How did you end up with the lenses you shoot for your chosen format? Can you remember the chronological history?
For me & 8x10:
My first lens was a 14" APO Artar in a dial set Compur from Stephen Shuart, who ran ads in the back of Shutterbug.
Steve Simmons mentions Artars favorably in Using The View Camera and it was the cheapest lens I could then find in a shutter that would cover 8x10.
It is a marvelous lens and shortly after I also discovered a mentor, a long time commercial photographer is strongly recommended a Commercial Ektar, being not only faster but having a monstrous image circle, either a 12" or a 14" I ended up with a 14" and for a long time that was what I used with no desire for anything else---having two 14" lens was like wearing a belt AND suspenders but it was a comfort to know that if one of the lenses had to go in for a cla I'd still be able to shoot.

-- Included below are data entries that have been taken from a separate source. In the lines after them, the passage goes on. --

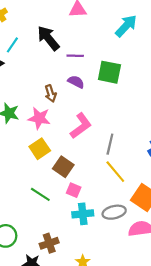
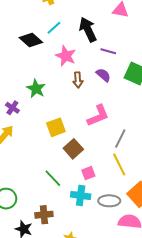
pink star: (39, 118) -> (66, 56), moved
pink square: (74, 190) -> (88, 173), moved, turned 32
green line: (40, 194) -> (53, 178), moved

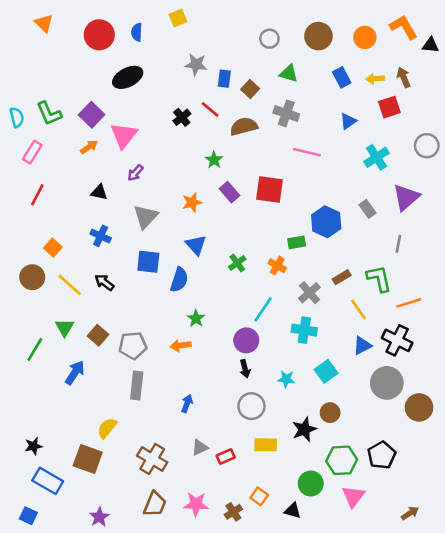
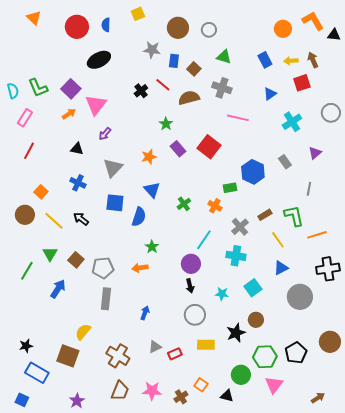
brown circle: (318, 36) -> (178, 28), moved
red square: (269, 190) -> (209, 147), turned 30
purple triangle: (406, 197) -> (315, 153), size x0.6
black cross: (397, 340) -> (328, 269), moved, turned -35
brown circle: (419, 407) -> (330, 342), moved

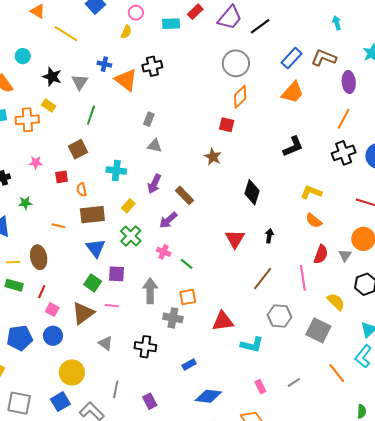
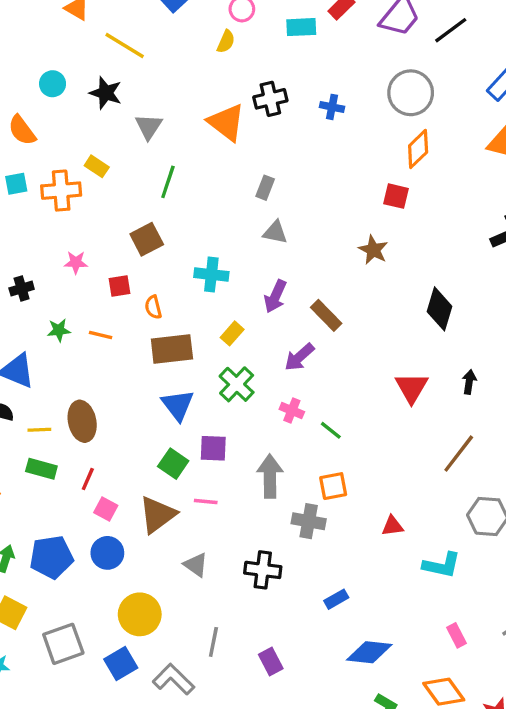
blue cross: (104, 64) -> (332, 107), moved
black star: (52, 77) -> (106, 93), moved
orange line: (58, 226) -> (101, 335), moved
red triangle: (223, 321) -> (392, 526), size x0.6
gray square: (19, 403) -> (63, 644), moved, turned -30

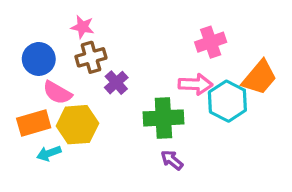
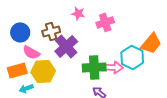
pink star: (83, 27) -> (78, 13), moved
pink cross: (211, 42) -> (105, 22), moved
purple cross: (116, 83) -> (66, 46), size x1.6
pink arrow: (195, 84) -> (113, 67), moved

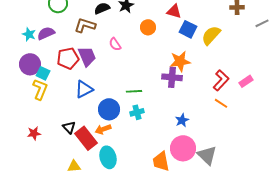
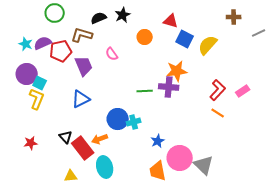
red pentagon: (68, 58) -> (61, 51), moved
green line: (134, 91) -> (145, 91), moved
blue circle: (109, 109) -> (118, 119), moved
blue star: (182, 120) -> (158, 141), moved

Eventually though I needed something wider for subjects where I couldn't back up far enough to capture the whole enchilada. By that time I had read the Ansel Adams trilogy and 40 Photographs which favorably mentions the 10"/250mm WF Ektar. About the same time Schneider pulled the plug on the G Claron line and 240mm G Clarons were going for very little $$ while 10" WF Ektars were, well, culti$h. I figured to get both, replicating the redundancy I enjoyedd with my 14" lenses. The G Claron was affordable but I had to wait a few years before a WF Ektar I could afford became available, oddly enough on eBay and from none other than Dagor 77.
So I was at approx two focal lengths (14" & 250/240mm) and four lenses. This was the status quo for several years before the GAS took the reins once more.
I could have stopped there, but my interest in mountain photography soon brought a desire for something longer. Back to Simmons' Using The View Camera I determined that a 19" APO Artar, like Morley Baer used would enhance my capabilities. A very nice RD showed up in Canada on eBay and I was extraordinarily fortunate to win without blowing my budget, which I'd set quite realistically set for an older uncoated APO Artar version. Shortly after that Butch Welch offered me a great deal on an even wider lens than the 240 G Claron---a 159mm Wollensak EWA "yellow dot."
I long admired the 165 Super Angulon but they were out of my league financially as well as very likely being a Fatal tax on my camera's front standard weight-wise. So here was an even wider lens, not much slower (f9.5 for the Wolly vs f/8 for the SA) so I added it it to the fleet thinking in terms of architecture. As it turned out, for me the 250mm lens served my architectural vision better than the EWA (why the 250 WF and not the 240 G Claron? Because of the more than generous image circle on the WF) But the 159mm EWA became my table top lens since it didn't require running my camera's bellows out all the way into the next county.
Eventualy a 12" Dagor in a Compound shutter showed up, well, because it is a 12" Dagor and I've always heard such good things about them and I got a great deal on it.
One more lens, a 300 Nikon M came to live aboard a Gowland 810 Aerial camera. This represents an accumulation of 18 years worth of shuttered 8x10 lenses. It doesn't include any barrel lenses which I've bought and sold, scavenged or traded.